Input section start
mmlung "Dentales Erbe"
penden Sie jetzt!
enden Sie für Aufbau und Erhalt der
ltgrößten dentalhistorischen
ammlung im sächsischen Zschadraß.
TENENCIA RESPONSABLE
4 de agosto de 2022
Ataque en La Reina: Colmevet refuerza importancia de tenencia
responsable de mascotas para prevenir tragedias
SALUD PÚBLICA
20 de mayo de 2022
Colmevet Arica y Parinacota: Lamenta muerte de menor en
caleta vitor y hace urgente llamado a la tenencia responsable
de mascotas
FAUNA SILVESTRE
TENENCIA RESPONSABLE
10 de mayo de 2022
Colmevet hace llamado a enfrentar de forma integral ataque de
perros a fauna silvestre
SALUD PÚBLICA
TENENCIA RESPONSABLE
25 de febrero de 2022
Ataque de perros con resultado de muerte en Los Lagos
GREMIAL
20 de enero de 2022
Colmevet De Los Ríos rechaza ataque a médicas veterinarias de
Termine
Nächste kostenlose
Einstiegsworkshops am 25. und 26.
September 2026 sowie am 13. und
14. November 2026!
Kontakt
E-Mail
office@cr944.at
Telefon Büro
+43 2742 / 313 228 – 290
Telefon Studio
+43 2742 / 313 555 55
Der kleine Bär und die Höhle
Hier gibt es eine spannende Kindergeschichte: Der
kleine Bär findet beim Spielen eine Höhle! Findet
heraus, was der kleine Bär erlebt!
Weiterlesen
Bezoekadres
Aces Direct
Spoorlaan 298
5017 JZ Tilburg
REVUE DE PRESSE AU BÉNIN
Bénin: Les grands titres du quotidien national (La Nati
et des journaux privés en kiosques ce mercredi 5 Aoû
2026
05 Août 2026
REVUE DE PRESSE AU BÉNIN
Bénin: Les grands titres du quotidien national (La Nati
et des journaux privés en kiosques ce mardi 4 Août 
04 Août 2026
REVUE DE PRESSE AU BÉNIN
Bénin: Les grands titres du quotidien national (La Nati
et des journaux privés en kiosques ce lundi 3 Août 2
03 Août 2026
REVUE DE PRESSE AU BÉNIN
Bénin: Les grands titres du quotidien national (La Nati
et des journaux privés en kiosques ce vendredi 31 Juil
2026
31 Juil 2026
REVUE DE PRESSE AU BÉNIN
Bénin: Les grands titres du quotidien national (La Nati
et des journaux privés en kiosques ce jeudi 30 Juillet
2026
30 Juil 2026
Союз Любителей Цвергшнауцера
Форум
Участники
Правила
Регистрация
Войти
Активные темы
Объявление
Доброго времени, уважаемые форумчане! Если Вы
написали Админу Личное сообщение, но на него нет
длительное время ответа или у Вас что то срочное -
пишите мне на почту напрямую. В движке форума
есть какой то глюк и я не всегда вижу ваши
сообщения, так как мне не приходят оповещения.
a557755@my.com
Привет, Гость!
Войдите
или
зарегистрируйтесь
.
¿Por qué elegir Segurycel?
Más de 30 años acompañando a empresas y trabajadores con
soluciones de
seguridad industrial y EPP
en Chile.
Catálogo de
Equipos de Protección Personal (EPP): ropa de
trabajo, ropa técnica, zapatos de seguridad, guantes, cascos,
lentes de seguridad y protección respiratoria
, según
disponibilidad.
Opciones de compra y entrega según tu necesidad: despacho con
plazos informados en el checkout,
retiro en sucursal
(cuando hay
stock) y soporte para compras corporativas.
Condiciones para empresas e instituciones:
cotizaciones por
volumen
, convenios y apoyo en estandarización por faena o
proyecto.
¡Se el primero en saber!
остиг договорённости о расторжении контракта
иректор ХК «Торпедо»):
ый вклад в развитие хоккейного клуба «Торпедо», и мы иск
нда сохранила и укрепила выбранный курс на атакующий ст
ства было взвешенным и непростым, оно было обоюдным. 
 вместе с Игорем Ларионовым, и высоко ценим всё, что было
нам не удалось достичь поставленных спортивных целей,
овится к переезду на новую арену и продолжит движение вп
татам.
Input section end
Input section start
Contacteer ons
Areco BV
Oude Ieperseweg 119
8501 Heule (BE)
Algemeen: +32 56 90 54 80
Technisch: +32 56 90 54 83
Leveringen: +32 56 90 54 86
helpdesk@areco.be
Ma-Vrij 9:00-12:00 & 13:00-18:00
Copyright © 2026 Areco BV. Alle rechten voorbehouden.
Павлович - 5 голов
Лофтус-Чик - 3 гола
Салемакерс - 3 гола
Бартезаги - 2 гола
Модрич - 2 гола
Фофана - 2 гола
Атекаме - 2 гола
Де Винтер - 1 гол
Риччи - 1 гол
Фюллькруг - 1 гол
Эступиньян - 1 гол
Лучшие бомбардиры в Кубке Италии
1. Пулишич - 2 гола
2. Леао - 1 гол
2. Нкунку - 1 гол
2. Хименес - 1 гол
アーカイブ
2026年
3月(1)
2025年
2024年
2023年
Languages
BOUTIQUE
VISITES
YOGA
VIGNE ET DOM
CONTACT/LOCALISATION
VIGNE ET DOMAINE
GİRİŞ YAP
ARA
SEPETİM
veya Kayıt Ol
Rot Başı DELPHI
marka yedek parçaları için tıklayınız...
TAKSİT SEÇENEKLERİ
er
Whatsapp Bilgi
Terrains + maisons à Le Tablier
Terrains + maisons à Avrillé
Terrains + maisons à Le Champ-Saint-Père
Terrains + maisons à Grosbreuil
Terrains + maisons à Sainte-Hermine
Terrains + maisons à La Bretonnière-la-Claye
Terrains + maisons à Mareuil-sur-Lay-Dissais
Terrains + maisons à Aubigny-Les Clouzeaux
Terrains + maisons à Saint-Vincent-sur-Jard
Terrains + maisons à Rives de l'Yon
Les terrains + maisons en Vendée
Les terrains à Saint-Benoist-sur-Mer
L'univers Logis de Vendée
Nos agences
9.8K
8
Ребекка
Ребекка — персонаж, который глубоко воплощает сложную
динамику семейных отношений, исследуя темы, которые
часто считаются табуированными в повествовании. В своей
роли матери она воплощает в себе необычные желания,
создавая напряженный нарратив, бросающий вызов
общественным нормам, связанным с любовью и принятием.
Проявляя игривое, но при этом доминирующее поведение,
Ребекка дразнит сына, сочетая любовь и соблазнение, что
Input section end
Input section start
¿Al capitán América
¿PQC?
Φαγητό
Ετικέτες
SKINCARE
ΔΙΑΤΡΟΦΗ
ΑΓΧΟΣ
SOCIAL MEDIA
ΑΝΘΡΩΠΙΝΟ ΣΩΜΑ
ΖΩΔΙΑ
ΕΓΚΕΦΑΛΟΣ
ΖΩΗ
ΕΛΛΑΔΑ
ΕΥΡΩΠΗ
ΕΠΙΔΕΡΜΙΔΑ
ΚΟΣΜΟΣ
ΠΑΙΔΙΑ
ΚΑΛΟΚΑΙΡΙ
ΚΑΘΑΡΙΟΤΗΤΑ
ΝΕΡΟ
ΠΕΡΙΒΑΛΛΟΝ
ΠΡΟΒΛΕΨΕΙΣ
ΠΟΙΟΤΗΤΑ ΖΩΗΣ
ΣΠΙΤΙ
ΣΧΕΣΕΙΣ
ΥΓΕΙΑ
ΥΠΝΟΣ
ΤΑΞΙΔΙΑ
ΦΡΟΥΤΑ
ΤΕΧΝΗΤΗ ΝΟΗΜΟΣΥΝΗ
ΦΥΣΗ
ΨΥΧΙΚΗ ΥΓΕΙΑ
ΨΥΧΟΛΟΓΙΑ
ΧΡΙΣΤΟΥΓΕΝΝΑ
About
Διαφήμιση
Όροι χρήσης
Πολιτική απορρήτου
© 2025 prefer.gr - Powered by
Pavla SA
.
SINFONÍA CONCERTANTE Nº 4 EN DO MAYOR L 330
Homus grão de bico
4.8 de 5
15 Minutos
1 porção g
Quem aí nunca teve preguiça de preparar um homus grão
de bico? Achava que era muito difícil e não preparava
Input section end
A single figure is required: the number of lines in the entries above that include the word "ropa".

## Finished exercise
2